Do not copy the pictures. Write out the lines from the start of the entries through the line containing "tangible keepsakes and".
[Start of section]
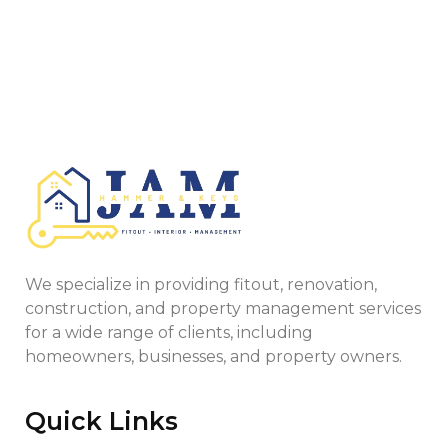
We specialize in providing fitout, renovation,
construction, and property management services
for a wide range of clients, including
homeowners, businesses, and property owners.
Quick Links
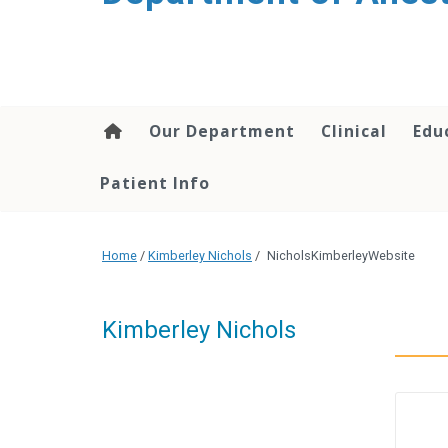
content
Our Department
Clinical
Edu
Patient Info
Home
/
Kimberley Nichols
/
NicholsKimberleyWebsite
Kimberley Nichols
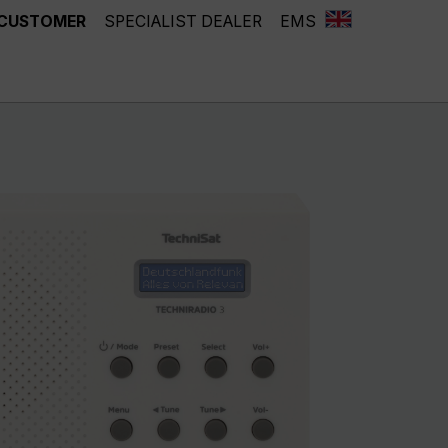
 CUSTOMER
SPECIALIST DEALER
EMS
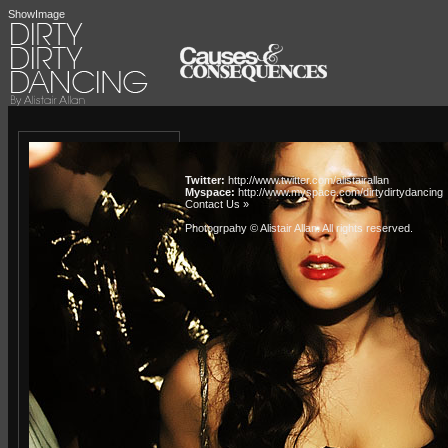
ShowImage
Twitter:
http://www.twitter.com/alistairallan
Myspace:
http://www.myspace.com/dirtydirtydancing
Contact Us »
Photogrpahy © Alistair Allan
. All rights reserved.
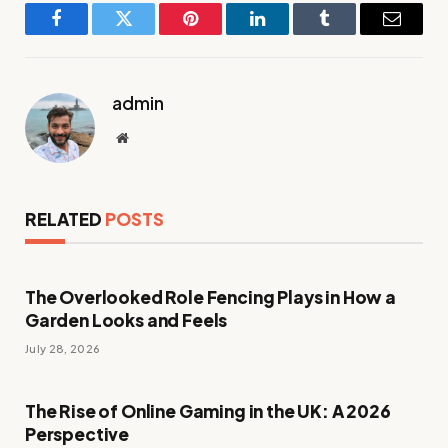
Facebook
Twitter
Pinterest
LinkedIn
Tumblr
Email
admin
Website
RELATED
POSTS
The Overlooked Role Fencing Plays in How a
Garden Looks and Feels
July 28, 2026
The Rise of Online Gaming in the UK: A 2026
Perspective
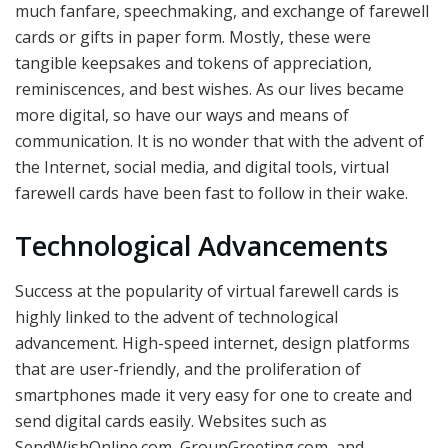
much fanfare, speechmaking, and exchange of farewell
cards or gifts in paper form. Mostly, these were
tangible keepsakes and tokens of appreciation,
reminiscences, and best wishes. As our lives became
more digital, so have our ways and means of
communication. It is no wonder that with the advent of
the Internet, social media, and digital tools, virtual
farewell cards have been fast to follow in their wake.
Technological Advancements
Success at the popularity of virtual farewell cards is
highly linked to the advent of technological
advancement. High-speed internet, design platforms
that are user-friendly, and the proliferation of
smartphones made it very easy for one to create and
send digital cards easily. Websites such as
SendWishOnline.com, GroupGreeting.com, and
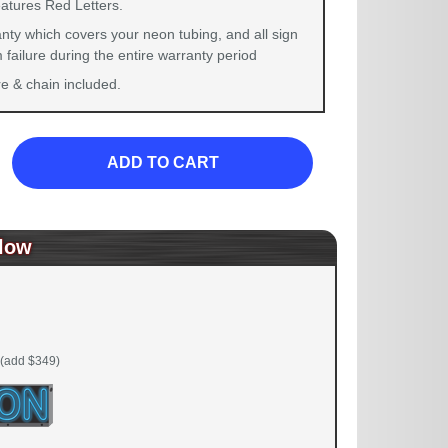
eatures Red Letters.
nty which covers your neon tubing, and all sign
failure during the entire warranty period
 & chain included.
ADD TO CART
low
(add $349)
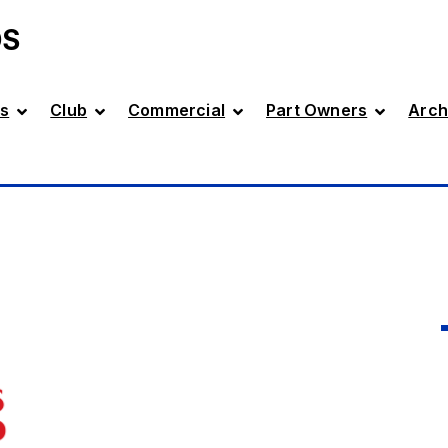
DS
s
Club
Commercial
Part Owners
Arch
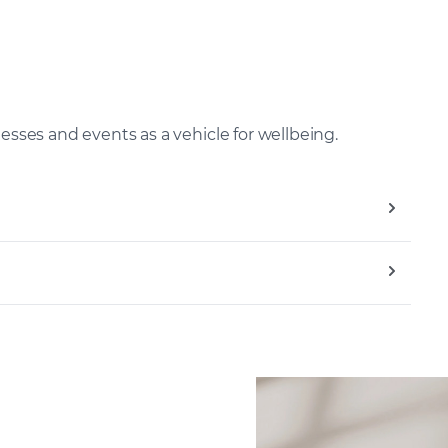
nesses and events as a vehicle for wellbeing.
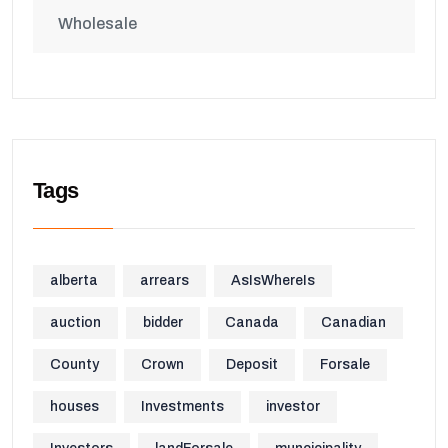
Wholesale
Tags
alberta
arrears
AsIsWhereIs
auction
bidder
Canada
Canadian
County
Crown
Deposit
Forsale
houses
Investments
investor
[End of section]
__Answer section__.
We specialize in providing fitout, renovation,
construction, and property management services
for a wide range of clients, including
homeowners, businesses, and property owners.
Quick Links
content
Our Department
Clinical
Edu
Patient Info
Home
/
Kimberley Nichols
/
NicholsKimberleyWebsite
Kimberley Nichols
 CUSTOMER
SPECIALIST DEALER
EMS
ShowImage
Twitter:
http://www.twitter.com/alistairallan
Myspace:
http://www.myspace.com/dirtydirtydancing
Contact Us »
Photogrpahy © Alistair Allan
. All rights reserved.
Facebook
Twitter
Pinterest
LinkedIn
Tumblr
Email
admin
Website
RELATED
POSTS
The Overlooked Role Fencing Plays in How a
Garden Looks and Feels
July 28, 2026
The Rise of Online Gaming in the UK: A 2026
Perspective
much fanfare, speechmaking, and exchange of farewell
cards or gifts in paper form. Mostly, these were
tangible keepsakes and tokens of appreciation,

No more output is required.